Work item
Copy every line in the records below that contains the word "文武修身塾".

>>>

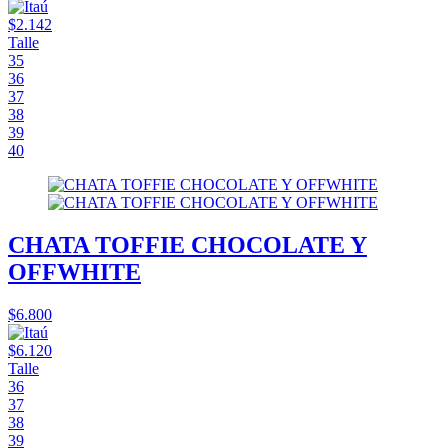
$2.142
Talle
35
36
37
38
39
40
CHATA TOFFIE CHOCOLATE Y
OFFWHITE
$6.800
$6.120
Talle
36
37
38
39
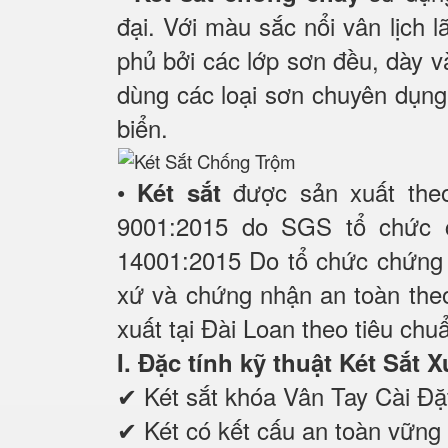
đại. Với màu sắc nổi vân lịch
phủ bởi các lớp sơn đều, dày và
dùng các loại sơn chuyên dụng
biển.
•
được sản xuất the
Két sắt
9001:2015 do SGS tổ chức 
14001:2015 Do tổ chức chứng 
xứ và chứng nhận an toàn the
xuất tại Đài Loan theo tiêu chu
I. Đặc tính kỹ thuật Két S
✔ Két sắt khóa Vân Tay Cài Đặ
✔ Két có kết cấu an toàn vững c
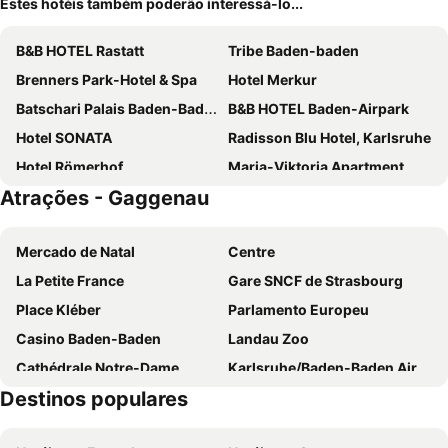
Estes hotéis também poderão interessá-lo...
B&B HOTEL Rastatt
Tribe Baden-baden
Brenners Park-Hotel & Spa
Hotel Merkur
Batschari Palais Baden-Baden
B&B HOTEL Baden-Airpark
Hotel SONATA
Radisson Blu Hotel, Karlsruhe
Hotel Römerhof
Maria-Viktoria Apartment
Atrações - Gaggenau
Bildungshaus St. Bernhard - Wohnen und Tagen
Hotel Rebenhof
Holiday Inn Express Baden - Baden By Ihg
Hotel Bischoff
Mercado de Natal
Centre
THE FLORIS - former Hotel am Sophienpark
Hotel Löhr
La Petite France
Gare SNCF de Strasbourg
Hotel Quellenhof
Hotel Rathausglöckel
Place Kléber
Parlamento Europeu
HELIOPARK Bad Hotel zum Hirsch
Steigenberger Icon Europäischer Hof Baden-Baden
Casino Baden-Baden
Landau Zoo
Leonardo Royal Hotel Baden-Baden
Hotel Neuer Karlshof
Cathédrale Notre-Dame
Karlsruhe/Baden-Baden Airport
ibis Styles Rastatt Baden-Baden
Hotel Baden-Baden
Destinos populares
Oststadt
Station - Kléber
Schwarzwaldhotel Sonne
Landgasthof Waldhorn
Rosengarten Kehl
Hôtel de Ville Strasbourg
Hotel Schwan
Hotel Erbprinz - Gourmet & Spa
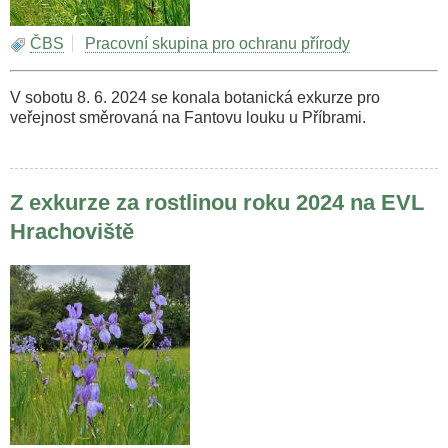
ČBS
Pracovní skupina pro ochranu přírody
V sobotu 8. 6. 2024 se konala botanická exkurze pro
veřejnost směrovaná na Fantovu louku u Příbrami.
Z exkurze za rostlinou roku 2024 na EVL
Hrachoviště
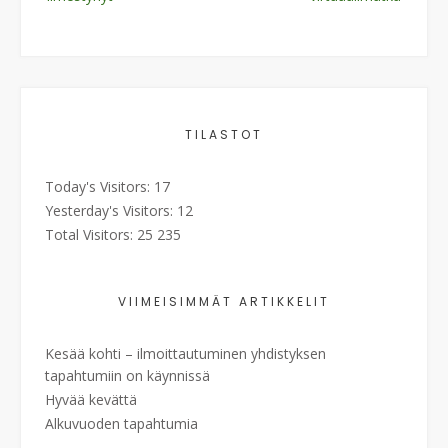
TILASTOT
Today's Visitors:
17
Yesterday's Visitors:
12
Total Visitors:
25 235
VIIMEISIMMÄT ARTIKKELIT
Kesää kohti – ilmoittautuminen yhdistyksen
tapahtumiin on käynnissä
Hyvää kevättä
Alkuvuoden tapahtumia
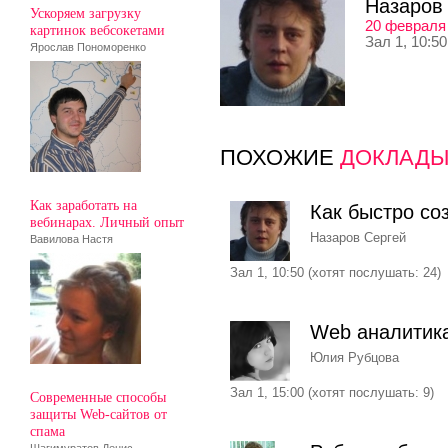
Назаров
Ускоряем загрузку
20 февраля
картинок вебсокетами
Зал 1, 10:5
Ярослав Пономоренко
ПОХОЖИЕ
ДОКЛАД
Как заработать на
Как быстро со
вебинарах. Личный опыт
Назаров Сергей
Вавилова Настя
Зал 1, 10:50 (хотят послушать: 24)
Web аналитика
Юлия Рубцова
Зал 1, 15:00 (хотят послушать: 9)
Современные способы
защиты Web-сайтов от
спама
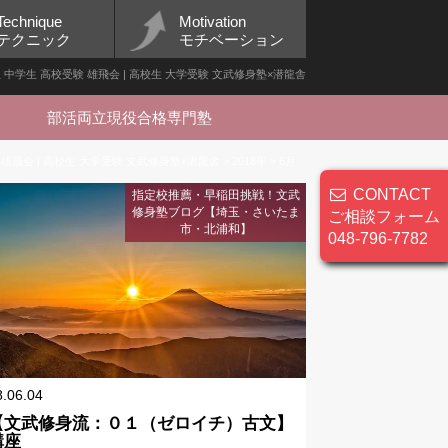
Technique
Motivation
テクニック
モチベーション
小学生 中学生 高校受験 雄飛会 | 高校生 大学受験 文武修身塾×潜龍舎
部活両立現役合格専門塾
 雄飛会 | 高校生 大学受験 文武修身塾×潜龍舎
>
2018年
>
6月
CONTACT
指定校推薦・早稲田挑戦！文武
修身塾ブログ【埼玉・さいたま
ご相談フォーム
市・北浦和】
048-796-7782
8.06.04
【文武修身流：０１（ゼロイチ）古文】
講座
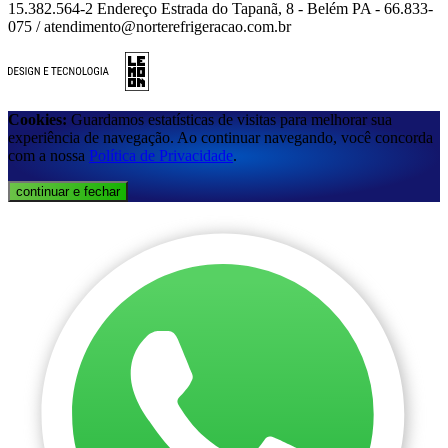
15.382.564-2 Endereço Estrada do Tapanã, 8 - Belém PA - 66.833-
075 / atendimento@norterefrigeracao.com.br
Cookies:
Guardamos estatísticas de visitas para melhorar sua
experiência de navegação. Ao continuar navegando, você concorda
com a nossa
Política de Privacidade
.
continuar e fechar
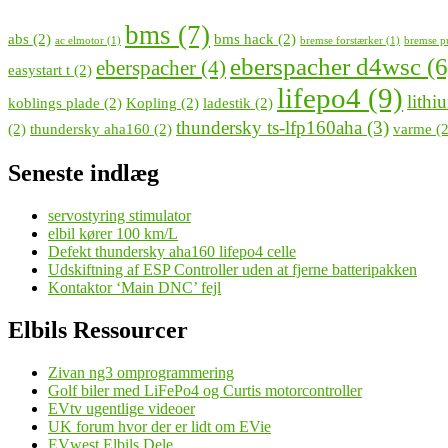
bms
(7)
abs
(2)
bms hack
(2)
ac elmotor
(1)
bremse forstærker
(1)
bremse 
eberspacher d4wsc
(6
eberspacher
(4)
easystart t
(2)
lifepo4
(9)
lithi
koblings plade
(2)
Kopling
(2)
ladestik
(2)
thundersky ts-lfp160aha
(3)
(2)
thundersky aha160
(2)
varme
(2
Seneste indlæg
servostyring stimulator
elbil kører 100 km/L
Defekt thundersky aha160 lifepo4 celle
Udskiftning af ESP Controller uden at fjerne batteripakken
Kontaktor ‘Main DNC’ fejl
Elbils Ressourcer
Zivan ng3 omprogrammering
Golf biler med LiFePo4 og Curtis motorcontroller
EVtv ugentlige videoer
UK forum hvor der er lidt om EVie
EVwest Elbils Dele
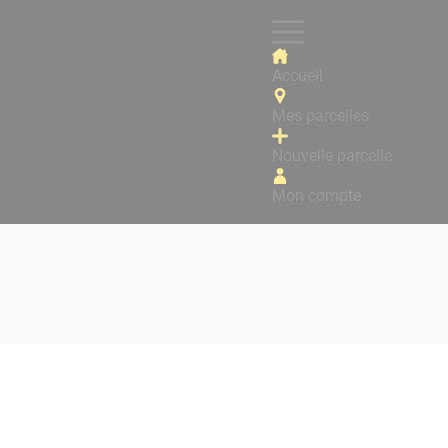
Accueil
Mes parcelles
Nouvelle parcelle
Mon compte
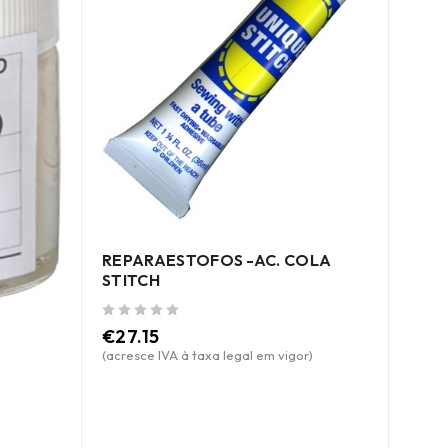
REPARAESTOFOS -AC. COLA
STITCH
de 5
€
27.15
ROLO
(acresce IVA à taxa legal em vigor)
P/ E
de 5
€
69
(acres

<<<

Reply
小学生 中学生 高校受験 雄飛会 | 高校生 大学受験 文武修身塾×潜龍舎
 雄飛会 | 高校生 大学受験 文武修身塾×潜龍舎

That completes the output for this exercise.